Como compositor, también tuvo éxitos como “Dolor cobarde”, “Loco de amor”, “Oriente”, “Vienen regando flores” el bellísimo tema de una de nuestras comparsas habaneras más famosas: “Las Jardineras”; “Los componedores” y como artista en general, ya era una relevante e indispensable personalidad en el mundo artístico cubano. Tropicana lo contrataba como atracción, al nivel de las grandes estrellas, tanto del patio como internacionales que prestigiaban al cabaret, entre los más exclusivos del mundo que a la vez, enriquecían su currículo al haber actuado en sus famosas pistas.

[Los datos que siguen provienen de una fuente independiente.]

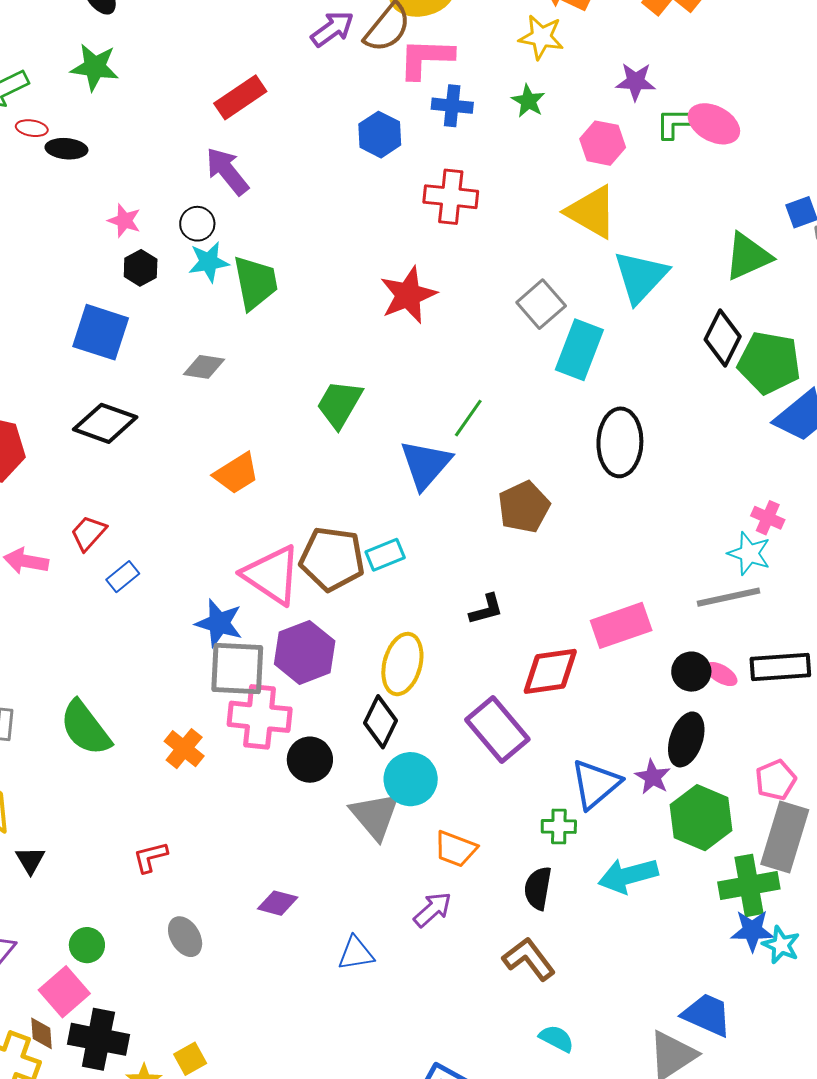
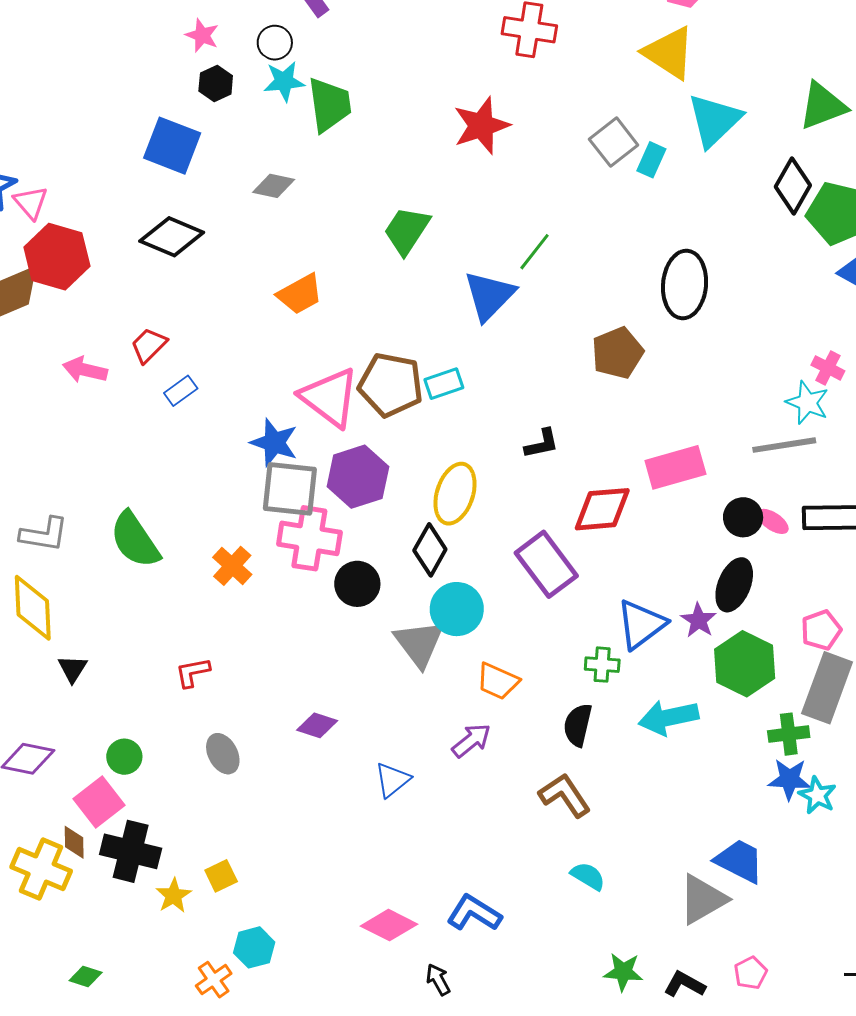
cyan rectangle: (579, 350) -> (651, 160), moved, size x0.6
brown pentagon: (524, 507) -> (617, 353), moved
green cross: (749, 885) -> (789, 734), size x0.7
blue triangle: (356, 953) -> (392, 780), turned -33

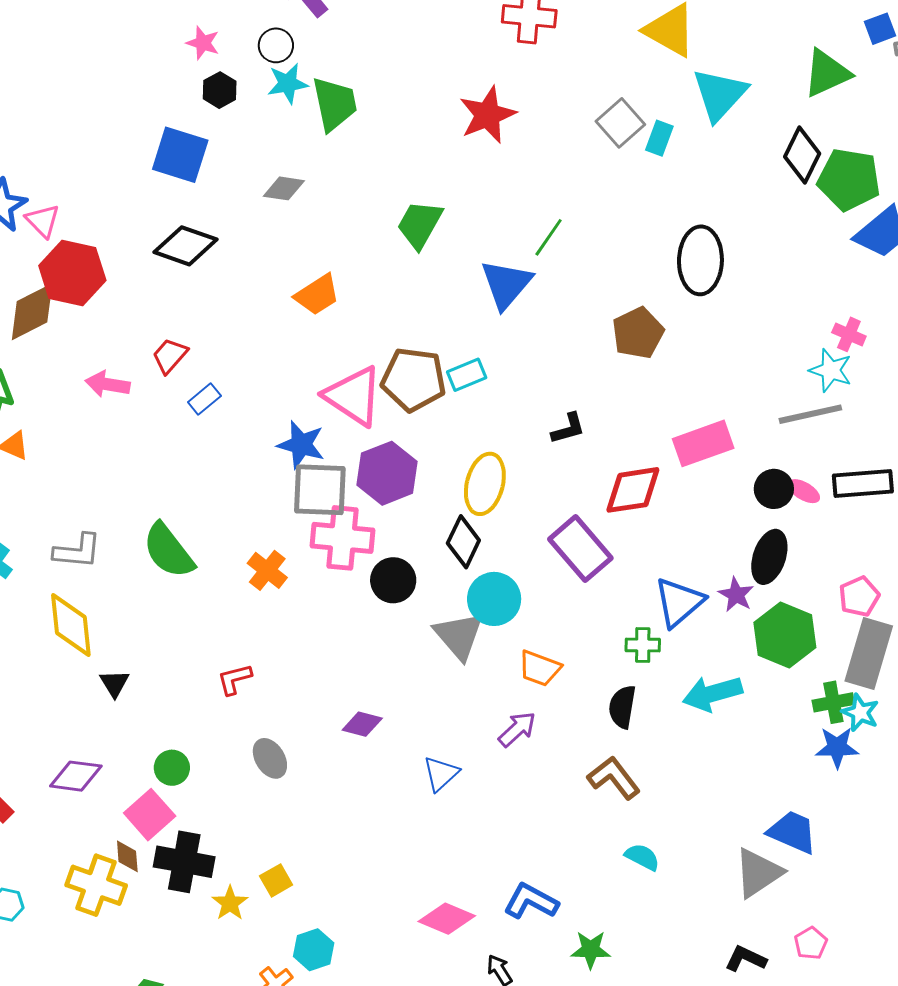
cyan star: (817, 795) -> (860, 713), moved
green star: (623, 972) -> (591, 950), moved

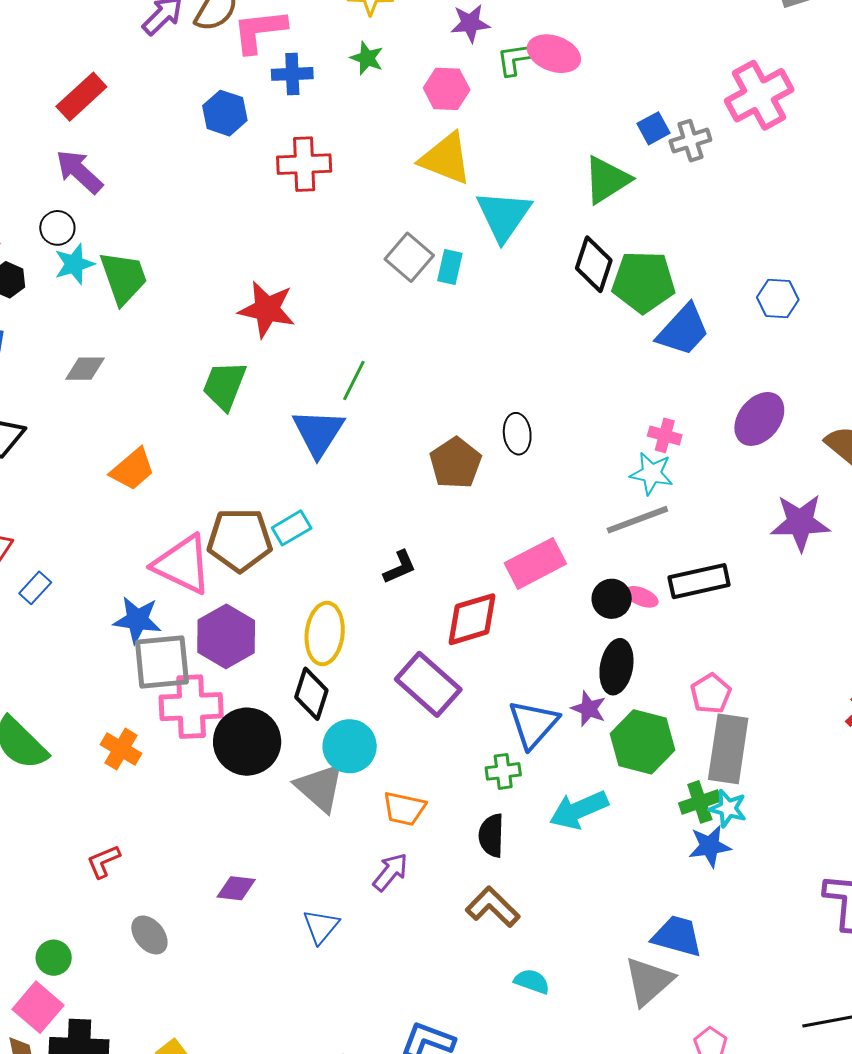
red star: (487, 115) -> (267, 309), moved, turned -30
black ellipse: (700, 260) -> (517, 434), moved, size x0.6
black circle: (393, 580) -> (247, 742), size x1.5

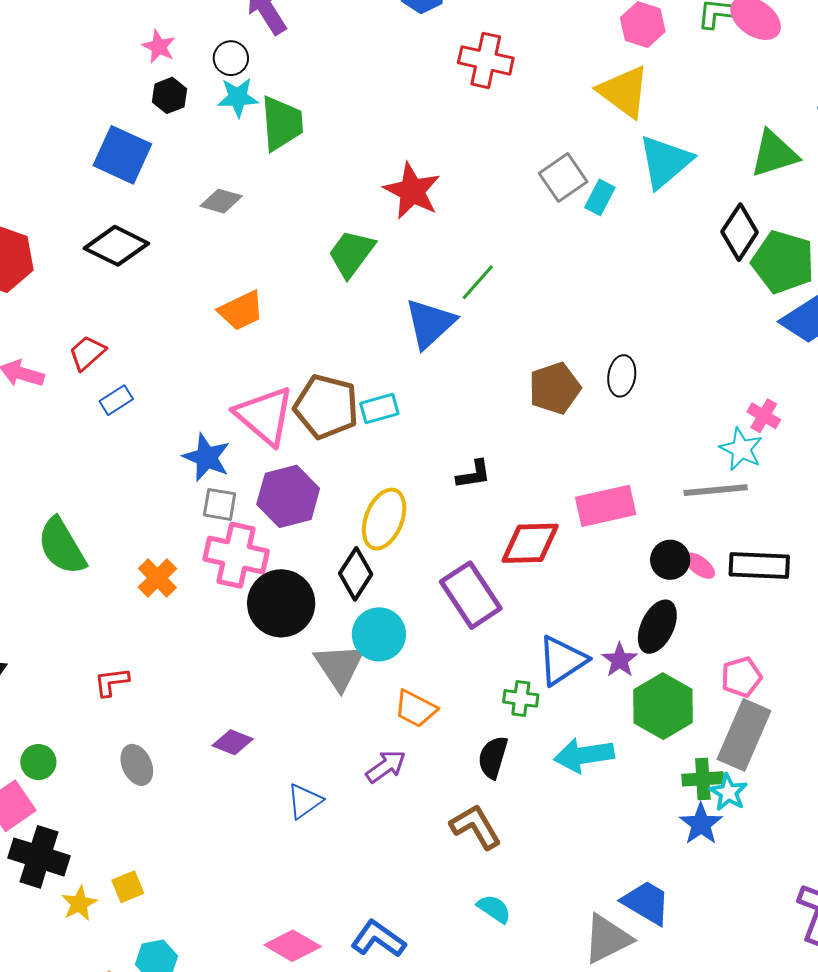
gray square: (162, 662) -> (220, 504), size x0.6
blue star: (710, 846) -> (701, 824), turned 30

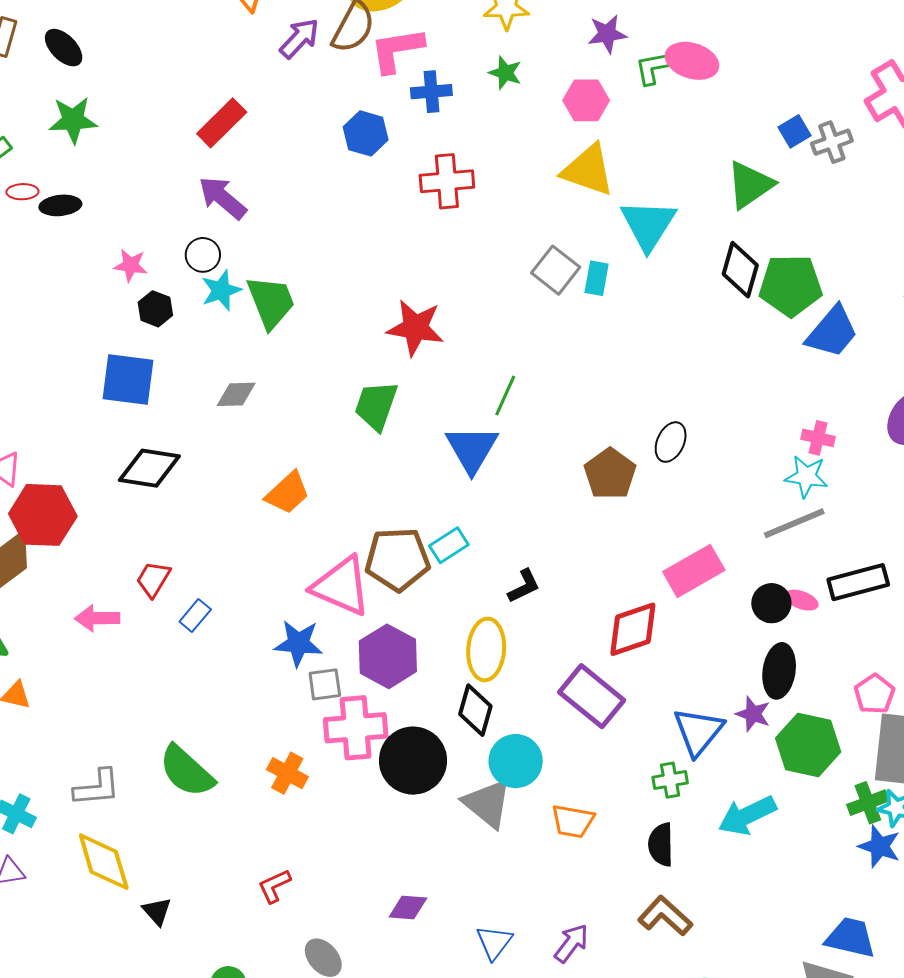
black ellipse: (622, 376) -> (671, 442), turned 33
black L-shape: (474, 474) -> (524, 586), moved
purple arrow: (386, 766) -> (571, 943), moved

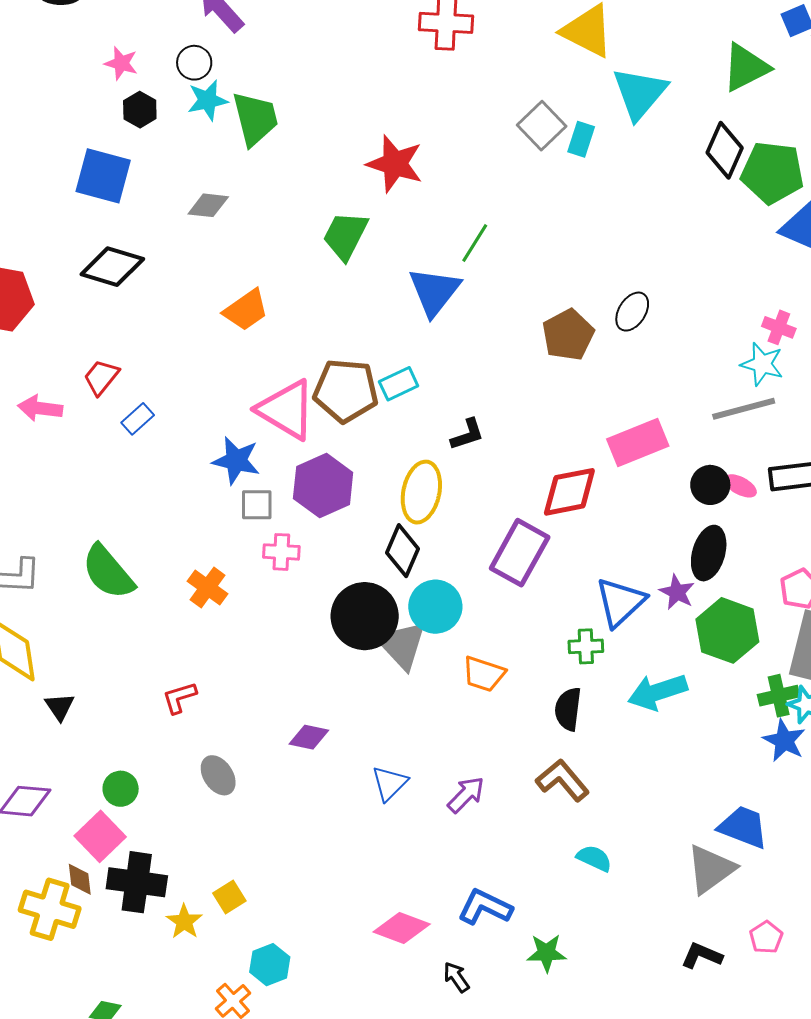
purple rectangle: (592, 696) -> (520, 553), turned 72
pink cross: (356, 728) -> (281, 552), size x0.6
black circle: (413, 761) -> (365, 616), moved

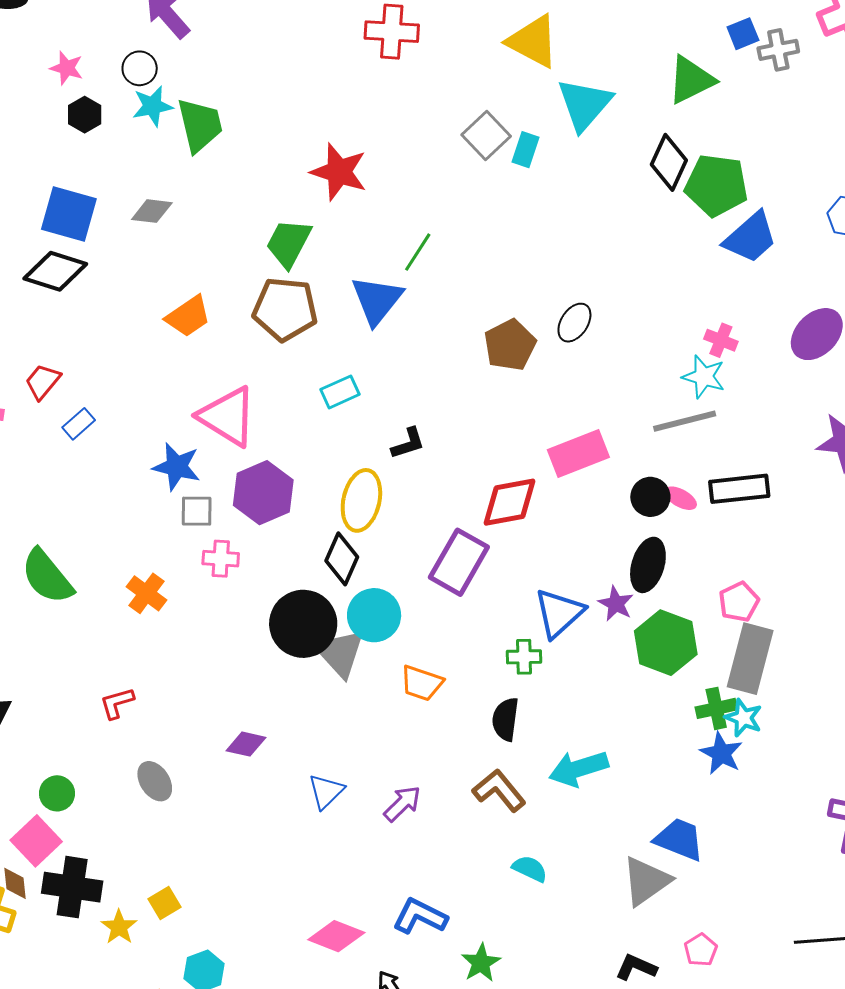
blue square: (103, 176) -> (69, 214), moved
brown pentagon: (346, 391) -> (285, 309), moved
cyan arrow: (657, 692) -> (579, 769), moved
green star: (547, 953) -> (481, 963), turned -30

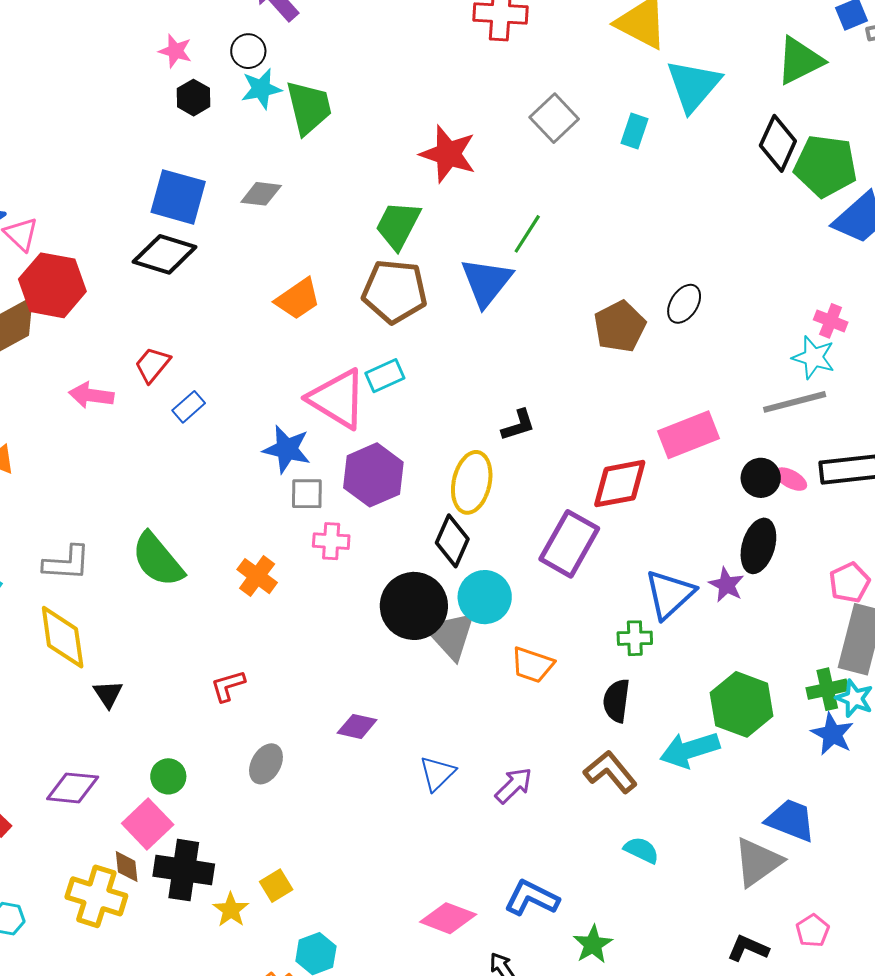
gray square: (486, 136) -> (554, 118), moved
cyan rectangle: (340, 392) -> (385, 376), moved
green hexagon: (666, 643) -> (742, 704), moved
gray ellipse: (155, 781) -> (266, 764), turned 63

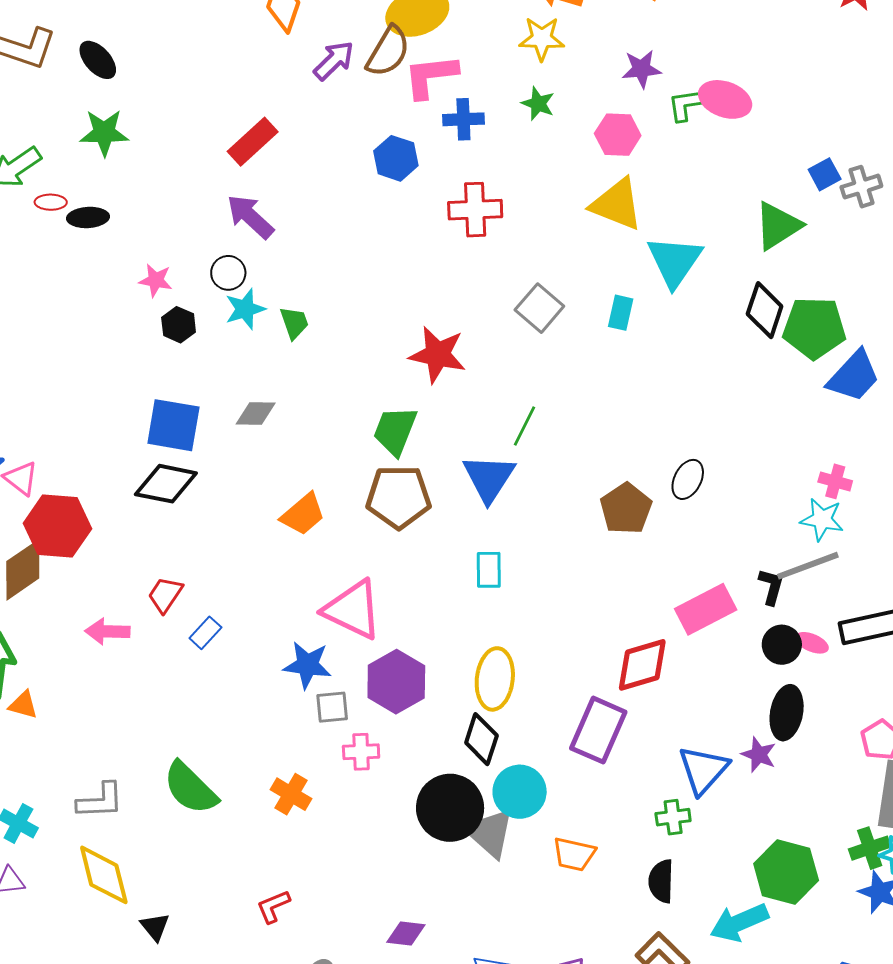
green trapezoid: (309, 108) -> (294, 323), size x0.6
cyan rectangle: (385, 376) -> (489, 570), moved, turned -60
black L-shape: (518, 425) -> (771, 587), moved, turned -51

Ya la fama de Miguelito se había extendido y logró hacer plaza fuerte para sus éxitos a numerosos países de América Latina, por donde realizó varias giras. El 8 de noviembre de 1978, cuando contaba con 66 años y se mantenía activo como cantante, la muerte lo sorprendió en plena actuación en el Salón Rojo del Hotel Tequendama en Santa Fe de Bogotá en Colombia. Murió cantando, haciendo lo mismo que lo sacó de la pobreza y le dio fama y fortuna y estoy seguro que la muerte que tuvo, aun buscando el aplauso por el que tanto luchó, fue su mejor despedida. En Cuba se le recuerda poco, sólo los conocedores y estudiosos de la música cubana y su historia lo recuerdan como el gran difusor de nuestra música autóctona, que gracias a su talento y carisma y a su legitimidad como cubano, contribuyó a convertirla en una de nuestros más hermosos tesoros.

Fuentes: Cristóbal Díaz Ayala; Helio Orovio, Bladimir Zamora, archivo del autor.